I worked on a piece a few weeks ago at my day job (SnapShot Interactive) that was a blast because: A.) It was pretty goofy, which was a good change of pace, and B.) It centered around a ton of vintage film looks. While I sadly can’t post the video (at least not yet), I am going to be doing a series of posts breaking down the looks I created.
The first look is going be a warm/sepia monochromatic look, featuring Bigfoot:
The first thing to do (after balancing, of course) is add 2 nodes. On the second node that we added, turn the saturation down to 0:
Now we’ll move to the first node we added. We’re going to work underneath the desaturation we just added to give it the aged/crunched look. We’ll take advantage of the node being before the black and white to do some really crazy stuff.

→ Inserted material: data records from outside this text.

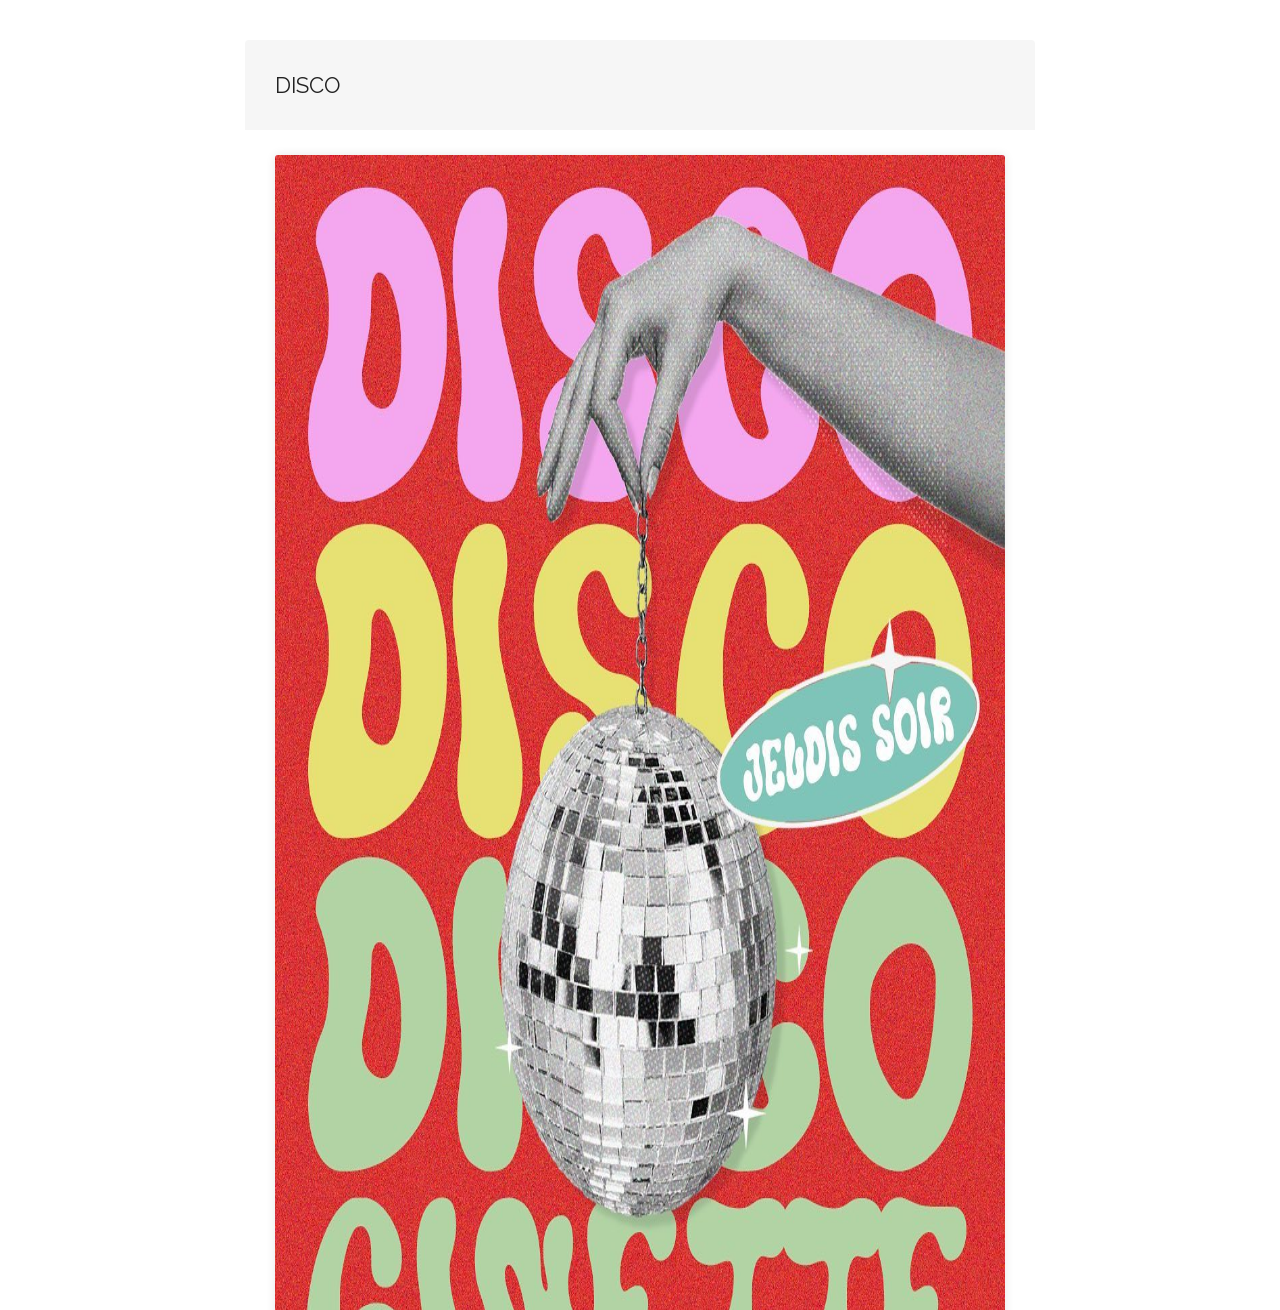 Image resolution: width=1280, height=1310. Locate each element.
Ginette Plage (607, 1156)
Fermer (757, 1156)
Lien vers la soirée (417, 1156) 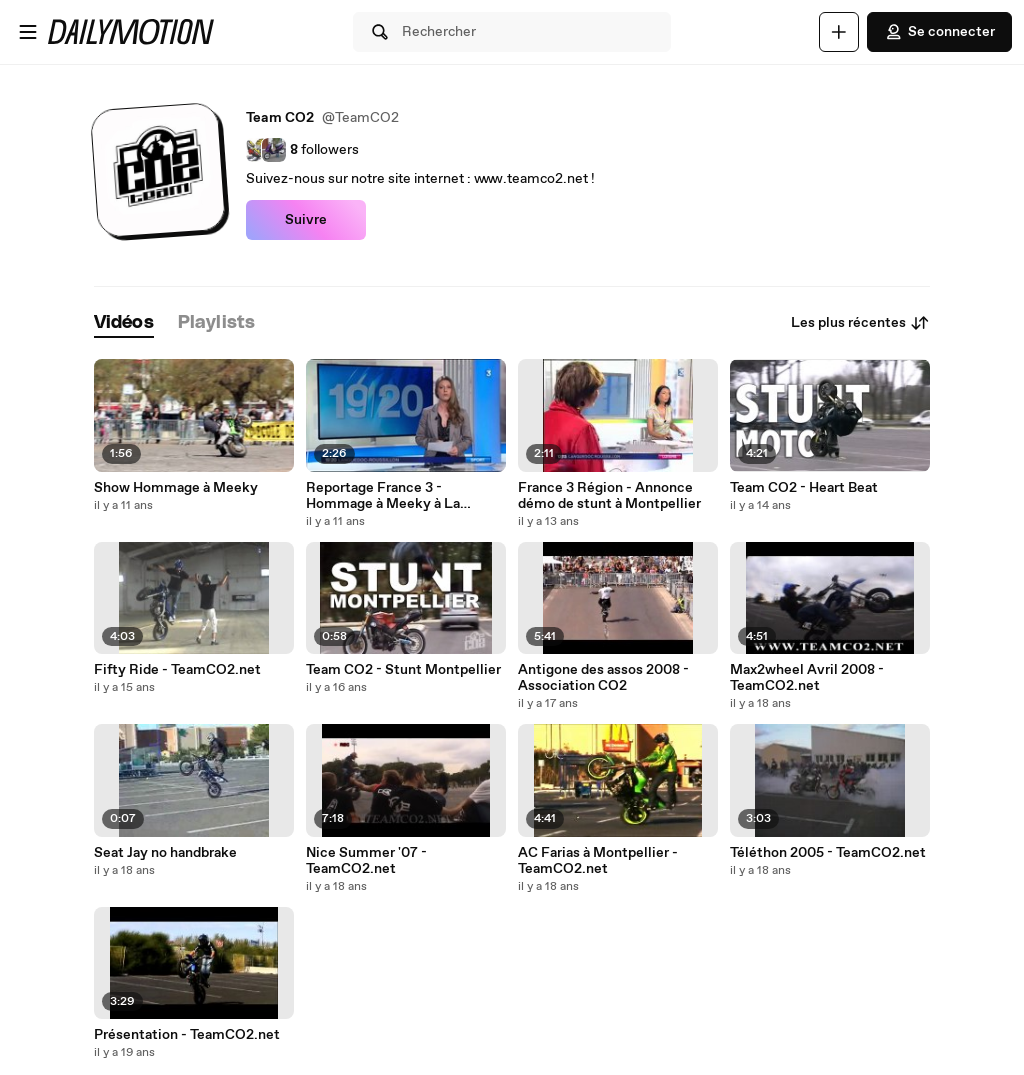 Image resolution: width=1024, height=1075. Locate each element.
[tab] (124, 323)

On this node, the first thing we’ll do is move to the Hue vs. Luminance curves and knock down the brightness of some of the green range, to darken some of the grass and trees:
Next, we’ll move to the offset controls. We’re going to pretty radically shift the color balance around underneath the black and white node so that some of the colors in the image over-saturate. We’ll start by cranking up the red channel:
Next we’ll lower the green:
You can already start to see some crunching happening (look around the face and fur). Now we’ll lift the blue channel to brighten the image up a bit:
Now that we’ve got that crunched/clipped but still milky look, we’ll warm up the shot. Add a new node after the 2nd one you added earlier (the one with 0 saturation), switch to the Log color wheels and push some orange into the offset:
Now we’ll switch back to the 3 way color wheels and push just a little bit of green/cyan into the shadows to offset the warm tones we just pushed in:
Now we’re gonna move to the highlights and push in a good amount of warm color:
We’ll pull it back just a tad in the mids with a little blue:
The next step is a good vignette. We really want to focus on our subject (who is much darker than the background), so it’ll be a pretty small window:
We’ll start in the mids:
That brings some nice focus to Bigfoot, but we’ll do just a little bit more in the shadows:
Here’s what the final node structure looks like in Resolve:
Now, this is supposed to be a vintage film look, and what is a vintage film look without some film grain? After I got to this step, I brought the shot into After Effects (where I was finishing the whole piece), letterboxed the shot (we actually letterboxed the whole video), and added some grain from my awesome Cinegrain package!
After tha first grain, a vintage grain from the “Looks” collection was added to give it some extra coloring and darker areas:
Fun stuff! It’s a little crazy and definitely project-specific, but still, fun to do.
Attached is the Resolve PowerGrade for this look. Append it after your first node (this PowerGrade does not include the first “balancing” node in the image above), don’t forget to adjust the first node you already had to balance your specific shot. As usual, feel free to use this look in your projects all you want, but please don’t share or distribute this preset. Instead, send them here to get it.